Sharma Sudip, Kumar Sudhir
Institute for Genomics and Evolutionary Medicine, Temple University, Philadelphia, PA.
Department of Biology, Temple University, Philadelphia, PA.
Nat Comput Sci. 2021 Sep;1(9):573-577. doi: 10.1038/s43588-021-00129-5. Epub 2021 Sep 22.
Felsenstein's bootstrap approach is widely used to assess confidence in species relationships inferred from multiple sequence alignments. It resamples sites randomly with replacement to build alignment replicates of the same size as the original alignment and infers a phylogeny from each replicate dataset. The proportion of phylogenies recovering the same grouping of species is its bootstrap confidence limit. But, standard bootstrap imposes a high computational burden in applications involving long sequence alignments. Here, we introduce the bag of little bootstraps approach to phylogenetics, bootstrapping only a few little samples, each containing a small subset of sites. We report that the median bagging of bootstrap confidence limits from little samples produces confidence in inferred species relationships similar to standard bootstrap but in a fraction of computational time and memory. Therefore, the little bootstraps approach can potentially enhance the rigor, efficiency, and parallelization of big data phylogenomic analyses.

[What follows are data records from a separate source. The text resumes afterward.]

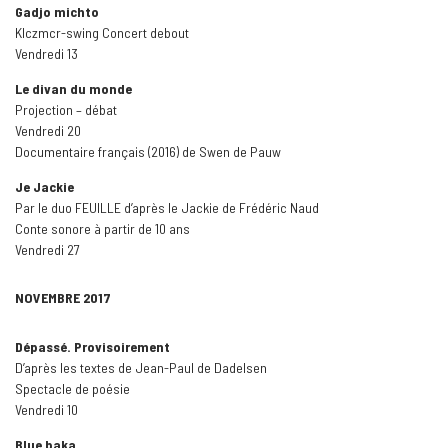
Gadjo michto
Klczmcr-swing Concert debout
Vendredi 13
Le divan du monde
Projection – débat
Vendredi 20
Documentaire français (2016) de Swen de Pauw
Je Jackie
Par le duo FEUILLE d’après le Jackie de Frédéric Naud
Conte sonore à partir de 10 ans
Vendredi 27
NOVEMBRE 2017
Dépassé. Provisoirement
D’après les textes de Jean-Paul de Dadelsen
Spectacle de poésie
Vendredi 10
Blue baka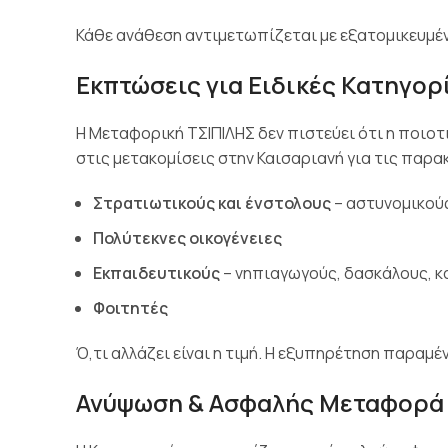
Κάθε ανάθεση αντιμετωπίζεται με εξατομικευμέν
Εκπτώσεις για Ειδικές Κατηγορ
Η Μεταφορική ΤΣΙΠΙΛΗΣ δεν πιστεύει ότι η ποιοτι
στις μετακομίσεις στην Καισαριανή για τις παρ
Στρατιωτικούς και ένστολους
– αστυνομικούς
Πολύτεκνες οικογένειες
Εκπαιδευτικούς
– νηπιαγωγούς, δασκάλους, κ
Φοιτητές
Ό,τι αλλάζει είναι η τιμή. Η εξυπηρέτηση παραμέν
Ανύψωση & Ασφαλής Μεταφορά 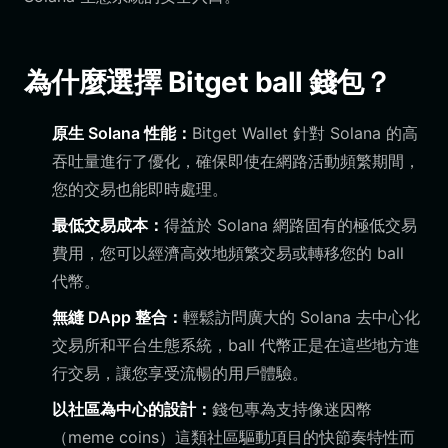
為什麼選擇 Bitget ball 錢包？
原生 Solana 性能：
Bitget Wallet 針對 Solana 的高
吞吐量進行了優化，確保即使在網路活動頻繁期間，
您的交易也能即時處理。
最低交易成本：
得益於 Solana 網路固有的極低交易
費用，您可以經濟高效地頻繁交易或轉移您的 ball
代幣。
無縫 DApp 整合：
輕鬆訪問廣大的 Solana 去中心化
交易所和平台生態系統，ball 代幣正是在這些地方進
行交易，讓您享受流暢的用戶體驗。
以社區為中心的設計：
錢包專為支持像迷因幣
（meme coins）這類社區驅動項目的快節奏特性而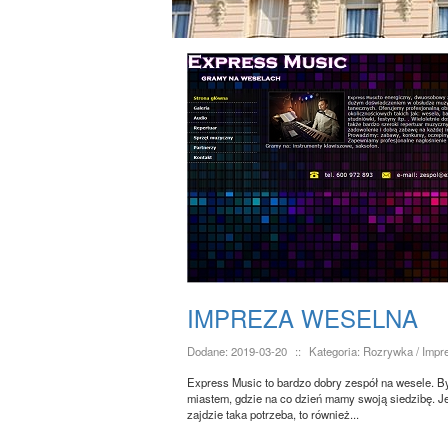
IMPREZA WESELNA
Dodane: 2019-03-20
::
Kategoria: Rozrywka / Impr
Express Music to bardzo dobry zespół na wesele. B
miastem, gdzie na co dzień mamy swoją siedzibę. Je
zajdzie taka potrzeba, to również...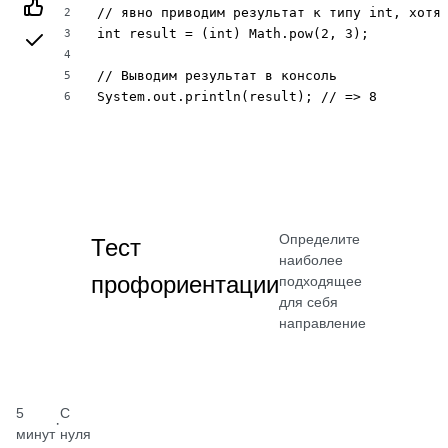
// явно приводим результат к типу int, хотя 
2
int result = (int) Math.pow(2, 3);

3
4
// Выводим результат в консоль

5
System.out.println(result); // => 8
6
Определите
Тест
наиболее
профориентации
подходящее
для себя
направление
5
С
·
минут
нуля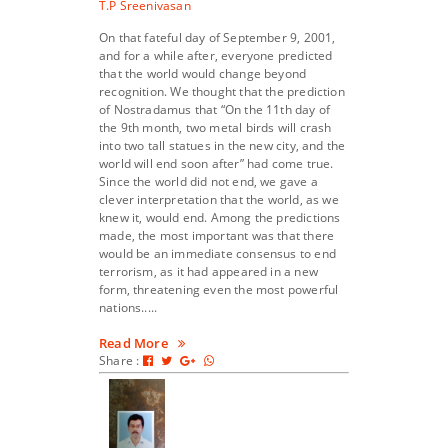
T.P Sreenivasan
On that fateful day of September 9, 2001,
and for a while after, everyone predicted
that the world would change beyond
recognition. We thought that the prediction
of Nostradamus that “On the 11th day of
the 9th month, two metal birds will crash
into two tall statues in the new city, and the
world will end soon after” had come true.
Since the world did not end, we gave a
clever interpretation that the world, as we
knew it, would end. Among the predictions
made, the most important was that there
would be an immediate consensus to end
terrorism, as it had appeared in a new
form, threatening even the most powerful
nations.....
Read More
Share :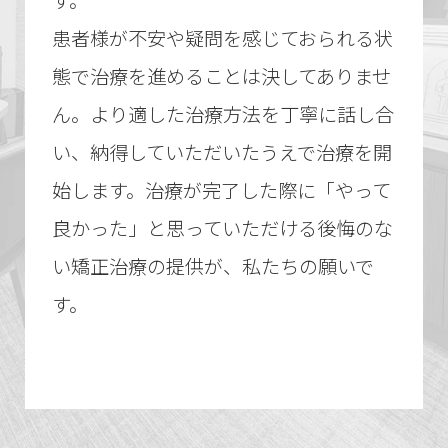
患者様が不安や疑問を感じておられる状
態で治療を進めることは決してありませ
ん。より適した治療方法を丁寧に話し合
い、納得していただいたうえで治療を開
始します。治療が完了した際に「やって
良かった」と思っていただける後悔のな
い矯正治療の提供が、私たちの願いで
す。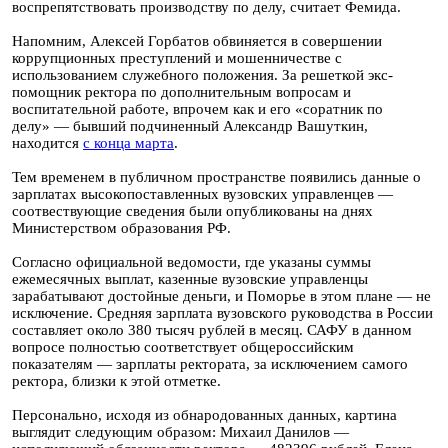
воспрепятствовать производству по делу, считает Фемида.
Напомним, Алексей Горбатов обвиняется в совершении
коррупционных преступлений и мошенничестве с
использованием служебного положения. За решеткой экс-
помощник ректора по дополнительным вопросам и
воспитательной работе, впрочем как и его «соратник по
делу» — бывший подчиненный Александр Вашуткин,
находится
с конца марта
.
Тем временем в публичном пространстве появились данные о
зарплатах высокопоставленных вузовских управленцев —
соотвествующие сведения были опубликованы на днях
Министерством образования РФ.
Согласно официальной ведомости, где указаны суммы
ежемесячных выплат, казенные вузовские управленцы
зарабатывают достойные деньги, и Поморье в этом плане — не
исключение. Средняя зарплата вузовского руководства в России
составляет около 380 тысяч рублей в месяц. САФУ в данном
вопросе полностью соответствует общероссийским
показателям — зарплаты ректората, за исключением самого
ректора, близки к этой отметке.
Персонально, исходя из обнародованных данных, картина
выглядит следующим образом: Михаил Данилов —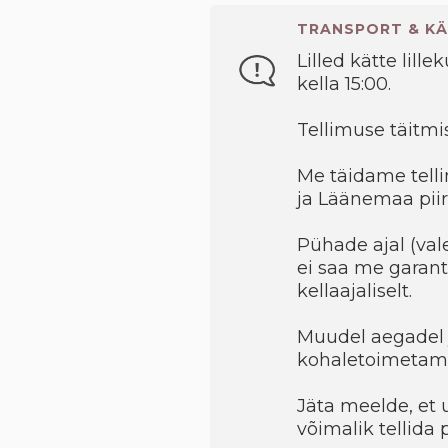
TRANSPORT & KÄ
Lilled kätte lille
kella 15:00.
Tellimuse täitmis
Me täidame telli
ja Läänemaa piir
Pühade ajal (val
ei saa me garant
kellaajaliselt.
Muudel aegadel 
kohaletoimetami
Jäta meelde, et 
võimalik tellida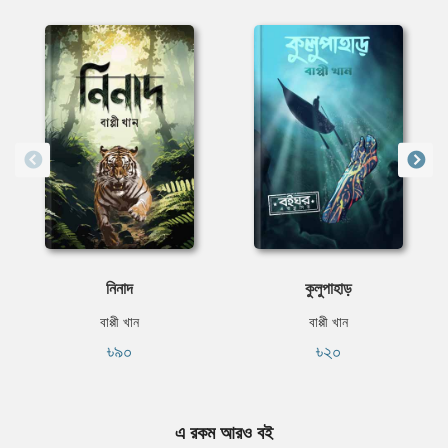
নিনাদ
কুলুপাহাড়
বাপ্পী খান
বাপ্পী খান
৳৯০
৳২০
এ রকম আরও বই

费尔森斯坦的自展法被广泛用于评估从多序列比对推断出的物种关系的置信度。它通过有放回地随机重采样位点,构建与原始比对大小相同的比对重复样本,并从每个重复数据集中推断出系统发育树。恢复相同物种分组的系统发育树的比例就是其自展置信限。但是,在涉及长序列比对的应用中,标准自展法会带来很高的计算负担。在这里,我们引入了小自展包方法用于系统发育分析,只对少数小样本进行自展,每个小样本包含一小部分位点。我们报告称,从小样本中进行自展置信限的中位数装袋法产生的对推断物种关系的置信度与标准自展法相似,但计算时间和内存仅为其一小部分。因此,小自展法有可能提高大数据系统发育基因组分析的严谨性、效率和并行化程度。